Phobias are persistent, disproportionate and irrational fears of specific objects or situations. There are over 500 documented phobias. Most of us have some strong fears. Fear of heights (acrophobia) and fear of public speaking (glossophobia) are two common phobias. There are some very rare and unusual phobia as well, including:
Genuphobia: Fear of knees. I can understand this given my recent history rehabbing an injured knee.
Hexakosioihexekontahexaphobia: Fear of the number 666. Yes, this is actually a word. Google it!
Sesquipedalophobia: Fear of long words. Probably challenging for the afflicted to say what they have.
Omphalophobia: Fear of belly buttons.
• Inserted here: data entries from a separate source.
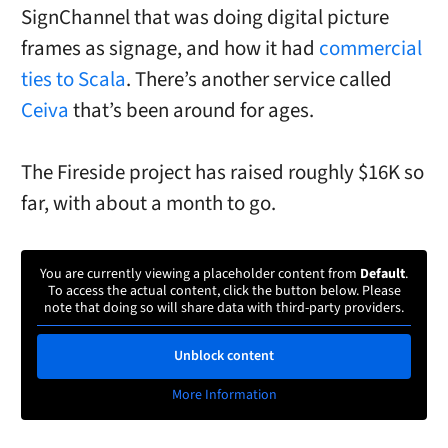
SignChannel that was doing digital picture
frames as signage, and how it had
commercial
ties to Scala
. There’s another service called
Ceiva
that’s been around for ages.
The Fireside project has raised roughly $16K so
far, with about a month to go.
You are currently viewing a placeholder content from
Default
.
To access the actual content, click the button below. Please
note that doing so will share data with third-party providers.
Unblock content
More Information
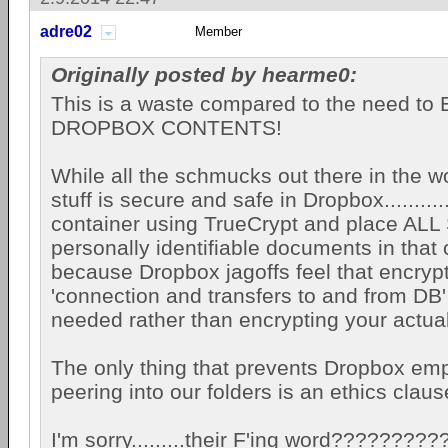
adre02
Member
Originally posted by hearme0:
This is a waste compared to the need 
DROPBOX CONTENTS!
While all the schmucks out there in the wo
stuff is secure and safe in Dropbox..........
container using TrueCrypt and place AL
personally identifiable documents in that 
because Dropbox jagoffs feel that encryp
'connection and transfers to and from DB' 
needed rather than encrypting your actua
The only thing that prevents Dropbox em
peering into our folders is an ethics claus
I'm sorry.........their F'ing word?????????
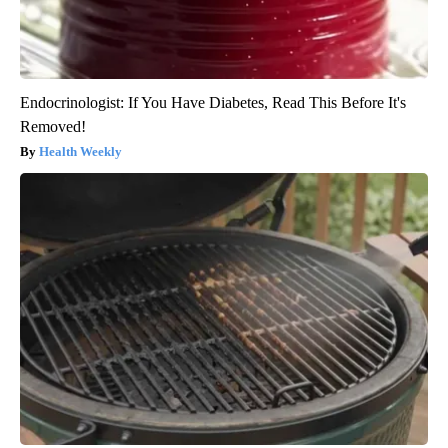
Endocrinologist: If You Have Diabetes, Read This Before It's
Removed!
Health Weekly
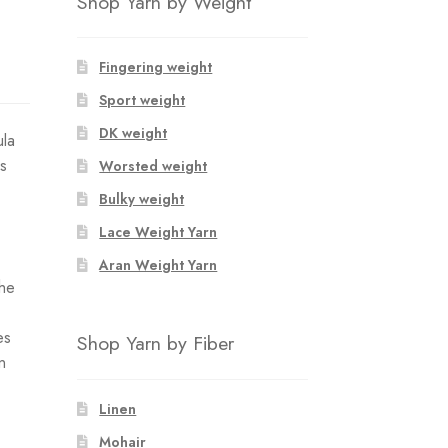
Shop Yarn by Weight
Fingering weight
Sport weight
DK weight
ula
es
Worsted weight
Bulky weight
Lace Weight Yarn
Aran Weight Yarn
the
es
Shop Yarn by Fiber
n
Linen
Mohair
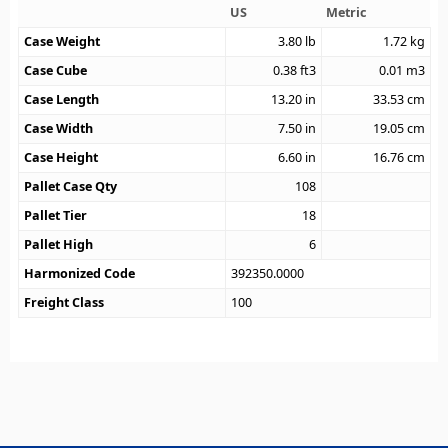
US
Metric
Case Weight
3.80
lb
1.72
kg
Case Cube
0.38
ft3
0.01
m3
Case Length
13.20
in
33.53
cm
Case Width
7.50
in
19.05
cm
Case Height
6.60
in
16.76
cm
Pallet Case Qty
108
Pallet Tier
18
Pallet High
6
Harmonized Code
392350.0000
Freight Class
100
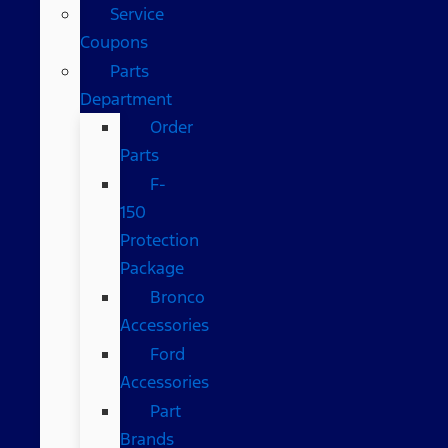
Service
Coupons
Parts
Department
Order
Parts
F-
150
Protection
Package
Bronco
Accessories
Ford
Accessories
Part
Brands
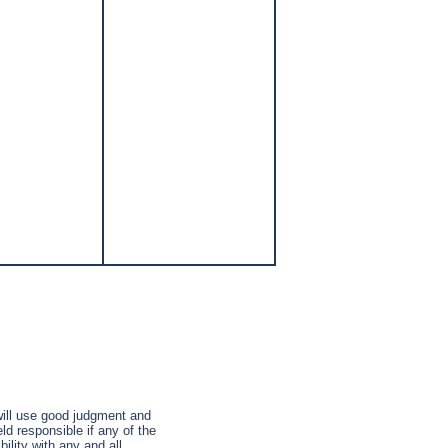
 will use good judgment and
ld responsible if any of the
ility with any and all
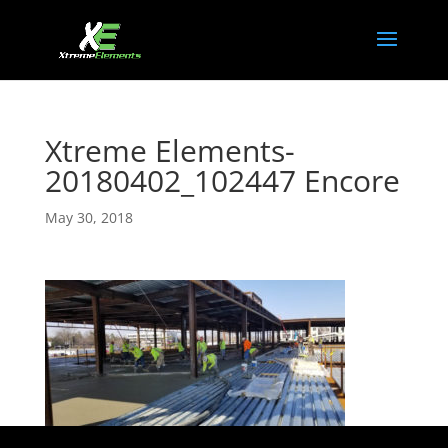
Xtreme Elements-
20180402_102447 Encore
May 30, 2018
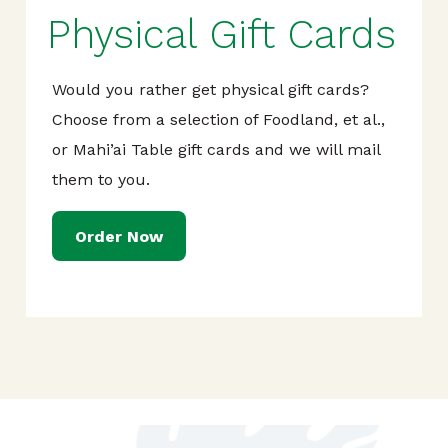
Physical Gift Cards
Would you rather get physical gift cards?
Choose from a selection of Foodland, et al.,
or Mahi’ai Table gift cards and we will mail
them to you.
Order Now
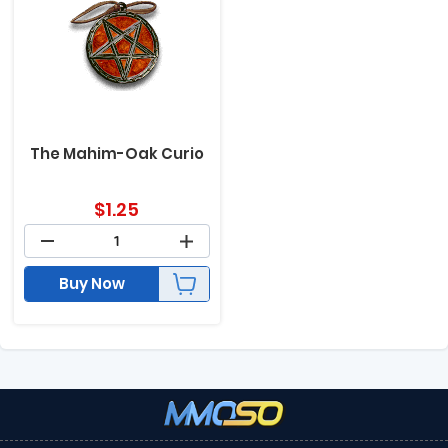
The Mahim-Oak Curio
$
1.25
Buy Now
This is one phobia that Beyonce certainly does not have.
Oddly enough, there's no official name for fear of working out at the gym, but many people suffer from it. According to Psychology Today, some experience a fear of gym exercise. Some of the reasons include fear of looking silly in a group fitness class due to not knowing every move, embarrassment of physical appearance among fit people, lack of familiarity with how to use equipment, and concern over excessive sweating.
It’s no surprise that many are afraid of the gym, especially given that the Ancient Greek word gymnastí̱rio (gymnasium) is derived from the term gymnos, which means naked. Many feel exposed when they work out among others. With apologies to Merriam Webster, I'm going to name this fear "gymnastí̱riophobia."
So now that we've established that gymnastí̱riophobia exists, the natural question is: what can we do to combat it?
Here are 5 ways that gyms can help reduce gymnastí̱riophobia:
1. Provide a Welcoming Environment.
Not everyone feels confident enough to work out. Just stepping into the gym for the first time can be incredibility intimidating (see our blog from June 17th: Grunts, Groans & Gas: 7 Sounds of the Gym We Pretend We Don't Hear). Identifying new members and encouraging their specific interests and goals helps make them exhale and take on that new workout challenge.
2. Celebrate Diversity.
We all have different body types. When people are looking to get back into shape, their bodies (by definition) are not at their best. Making everyone feel comfortable with where they are in their journey to become more fit is critical. Celebrating small milestones and vocally recognizing improvement can go a long way to increase our level of confidence.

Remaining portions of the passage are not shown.